Even restarting your Prime server completely will not fix this issue, regardless of if you are running Prime as a virtual server or on a hardware appliance.

If your Prime-server has filled up its /var/log partition, you will often be informed of this if you reboot your Prime-server and keep an eye on the console output during the boot process. Even though Prime-server usually has a lot of hard disk space to store all the data it collects from your wired and wireless networks, the /var/log partition is relatively small, only about 3 to 4 Gigabytes (GB) in allocated size.

!! Do note that you should only attempt the solution below if your Prime server is not currently covered by a support contract from Cisco TAC. If you are paying for support from Cisco TAC, you should of course contact them for help !!

The Solution

If your Prime-servers /var/log partition is completely full, or very close, the best thing you can do is to manually clear out the log files.

!! Before continuing with the steps below, you must confirm you have proper backups of your Prime-server’s application data or a VMware snapshot of the Prime-server !!

Enable Linux Shell Access

To properly take a look at the Prime-server’s file system, and to perform the solution to potential full partition problems, we need to enable Linux shell level access.

Log into your Prime server using either SSH or Console and an Administrator account.

If you have not enabled root access on your Prime server, you may do so with the command:

prime-inf-01# shell

This command will make you set a root/shell password if you have not done so before, make sure to document this password as you may need it for future use!

Check your /var/LOG partition status

Before we start deleting files to clear up space, let’s confirm that there actually is a problem in the first place.

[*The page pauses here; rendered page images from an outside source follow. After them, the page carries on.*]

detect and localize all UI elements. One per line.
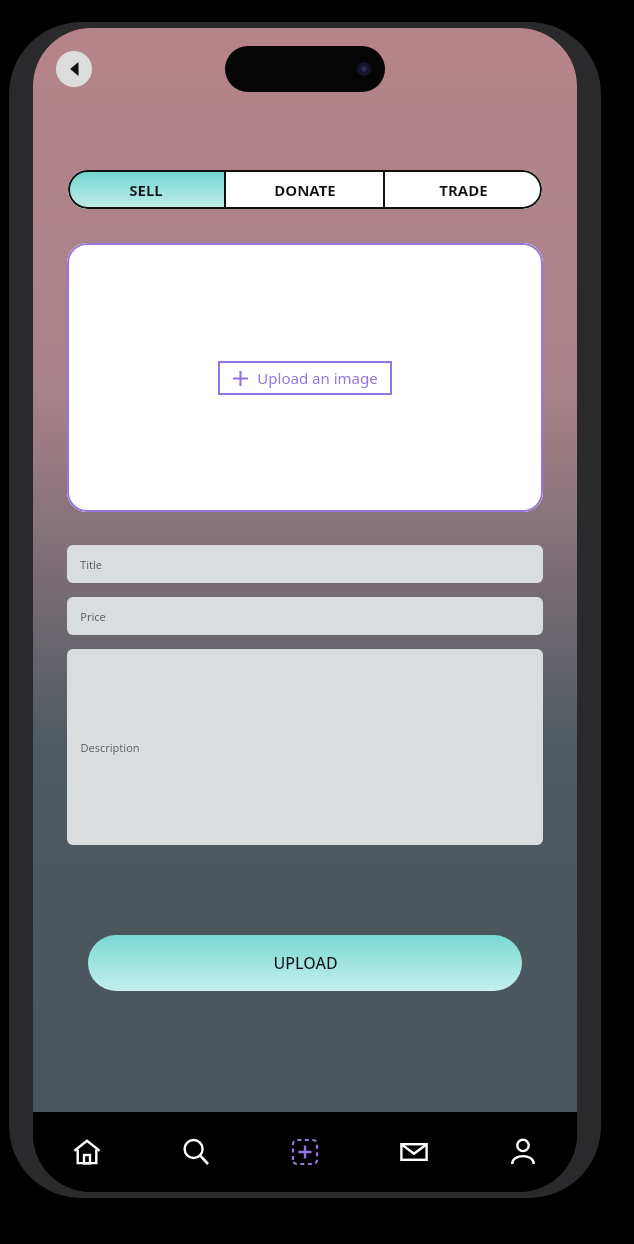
button[interactable]: Messages	[359, 1112, 468, 1192]
staticText: Title	[80, 557, 102, 572]
staticText: TRADE	[439, 180, 488, 200]
button[interactable]: Title	[67, 545, 543, 583]
button[interactable]: Create	[250, 1112, 359, 1192]
button[interactable]: Back	[56, 51, 92, 87]
button[interactable]: Description	[67, 649, 543, 845]
button[interactable]: Home	[33, 1112, 141, 1192]
button[interactable]: Profile	[468, 1112, 577, 1192]
button[interactable]: DONATE	[226, 170, 383, 209]
staticText: DONATE	[274, 180, 336, 200]
staticText: Description	[80, 740, 140, 755]
button[interactable]: SELL	[68, 170, 224, 209]
button[interactable]: TRADE	[385, 170, 542, 209]
button[interactable]: Upload an image	[218, 361, 392, 395]
staticText: Upload an image	[257, 368, 378, 388]
staticText: SELL	[129, 180, 163, 200]
button[interactable]: UPLOAD	[88, 935, 522, 991]
staticText: Price	[80, 609, 106, 624]
button[interactable]: Search	[141, 1112, 250, 1192]
button[interactable]: Price	[67, 597, 543, 635]
staticText: UPLOAD	[273, 952, 338, 974]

Head into the Linux shell if you are not already in it:

prime-inf-01# shell

Run the command below to check out the current size of the files in /var/log:

ade # du -sh /var/log*
585M    /var/log/messages
550M    /var/log/secure
2.5G    /var/log/wtmp

In the example above, you can see that the content of /var/log/ is taking up over 3.5 GB of space if you add the files messages, secure, and wtmp together, which apparently is too much, according to the Prime application. I’ve seen Prime servers start acting weird when these files together take up between 3 and 4 GBs in size.

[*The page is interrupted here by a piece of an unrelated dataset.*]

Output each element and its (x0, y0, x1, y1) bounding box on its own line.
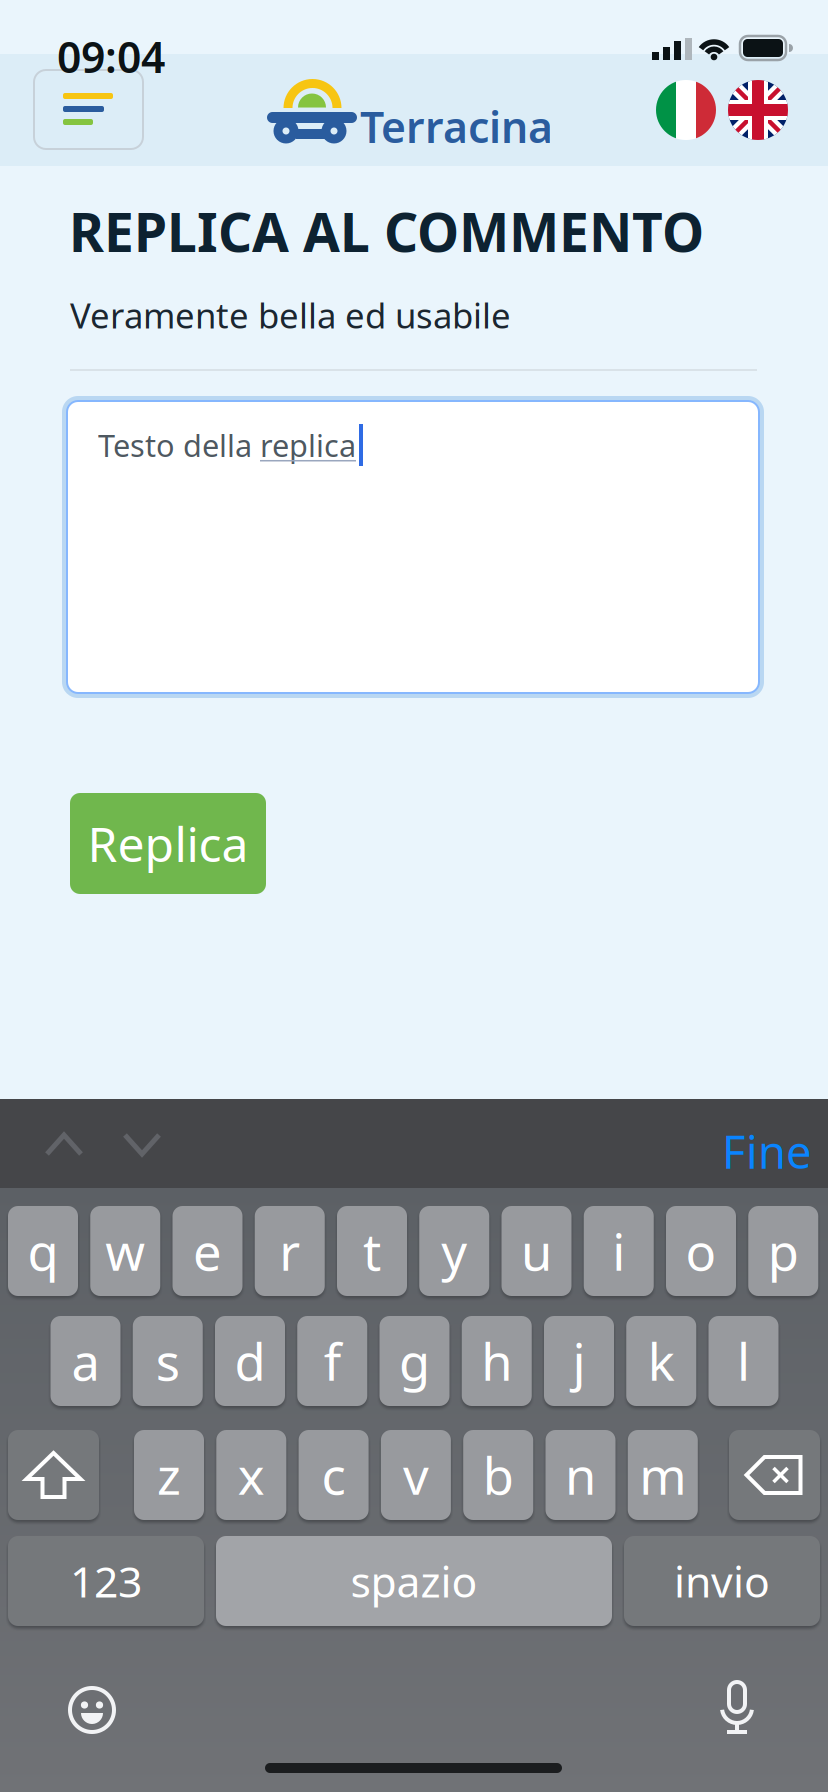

These log files contain different kinds of logs. The secure and wtmp log files contain information about successful and unsuccessful login attempts to the Prime server itself. The messages log contains various system error messages and other critical information that can be useful in the event of other server troubles.

Clear up log files

Before we start deleting log files directly inside the Linux operating system, head back to the Prime applications command line and stop the Prime server.

Type exit to get out of the Linux shell.

ade# exit

Stop the Prime Infrastructure services (this may take a few minutes):

prime-inf-01# ncs stop

Head back into the Linux shell:

prime-inf-01# shell

To clear out these files (which are log files), use the commands below first get root-level privilege using the sudo command, and then execute the following commands to go to the correct directory and write “nothing” into the log files, which will essentially reset their size to zero.

ade # sudo -i
ade # cd /var/log
ade # cat /dev/null > /var/log/messages
ade # cat /dev/null > /var/log/secure
ade # cat /dev/null > /var/log/wtmp

To confirm that the log files have been cleaned up, run the command below:

ade # df -kh

On the image above, it’s been about a month since the files in the /var/log partition were last cleared and it has accumulated some size again. Directly after you run the commands to clear the log files, your /var/ partition will probably take up way less space than what the image above displays.

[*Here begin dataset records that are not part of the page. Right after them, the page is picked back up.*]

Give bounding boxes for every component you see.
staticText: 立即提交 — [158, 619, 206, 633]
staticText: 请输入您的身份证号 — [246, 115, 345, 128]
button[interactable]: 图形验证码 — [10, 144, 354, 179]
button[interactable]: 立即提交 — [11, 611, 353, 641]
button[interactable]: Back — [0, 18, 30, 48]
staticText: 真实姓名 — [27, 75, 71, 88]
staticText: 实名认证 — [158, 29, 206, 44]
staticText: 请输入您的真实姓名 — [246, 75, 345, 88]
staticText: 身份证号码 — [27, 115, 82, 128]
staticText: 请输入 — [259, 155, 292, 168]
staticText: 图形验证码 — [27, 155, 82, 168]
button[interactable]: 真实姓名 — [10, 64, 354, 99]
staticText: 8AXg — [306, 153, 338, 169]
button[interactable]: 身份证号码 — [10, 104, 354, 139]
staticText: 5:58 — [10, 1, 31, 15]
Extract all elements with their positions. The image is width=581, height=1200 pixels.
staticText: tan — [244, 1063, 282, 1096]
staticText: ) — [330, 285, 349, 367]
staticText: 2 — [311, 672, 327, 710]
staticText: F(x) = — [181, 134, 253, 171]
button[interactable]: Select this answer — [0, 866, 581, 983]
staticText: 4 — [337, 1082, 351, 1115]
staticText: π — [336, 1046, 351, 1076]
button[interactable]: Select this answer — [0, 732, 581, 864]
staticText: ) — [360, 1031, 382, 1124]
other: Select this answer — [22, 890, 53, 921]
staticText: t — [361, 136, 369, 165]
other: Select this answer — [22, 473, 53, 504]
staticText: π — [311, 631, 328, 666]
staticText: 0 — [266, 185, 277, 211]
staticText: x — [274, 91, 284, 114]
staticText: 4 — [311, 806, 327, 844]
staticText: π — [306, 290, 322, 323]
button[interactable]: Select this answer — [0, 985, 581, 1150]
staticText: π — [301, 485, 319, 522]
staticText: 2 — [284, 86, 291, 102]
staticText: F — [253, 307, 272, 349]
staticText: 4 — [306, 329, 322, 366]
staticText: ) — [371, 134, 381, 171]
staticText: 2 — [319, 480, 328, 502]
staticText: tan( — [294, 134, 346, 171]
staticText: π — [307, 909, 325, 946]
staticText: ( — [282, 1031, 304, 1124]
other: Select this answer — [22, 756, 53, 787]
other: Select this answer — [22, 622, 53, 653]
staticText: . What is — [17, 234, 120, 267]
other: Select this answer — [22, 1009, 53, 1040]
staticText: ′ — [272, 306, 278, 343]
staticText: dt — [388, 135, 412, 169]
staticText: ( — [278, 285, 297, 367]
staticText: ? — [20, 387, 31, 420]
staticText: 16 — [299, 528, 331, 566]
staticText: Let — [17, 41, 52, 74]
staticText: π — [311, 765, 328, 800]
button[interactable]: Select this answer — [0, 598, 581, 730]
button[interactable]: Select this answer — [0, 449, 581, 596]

Now that we are done cleaning up the log files, type exit to get out of the Linux shell.

ade# exit

Start the Prime Infrastructure services (this may take 20+ minutes):

prime-inf-01# ncs start

And you are done! Hopefully, now your Prime-server will start up like normal and the web-UI should be accessible once again.

Final notes

Keep track of your /var/ partitions usage from time to time to avoid running into the problematic situation of having a partition running out of space.

There are commands, like show disks, that can be run directly inside Prime (meaning you do not need to go down to the Linux shell to run it) but the information displayed by it is kind of lacking. It supposedly should show you if any internal filesystem is running out of space, as you can see on the image below.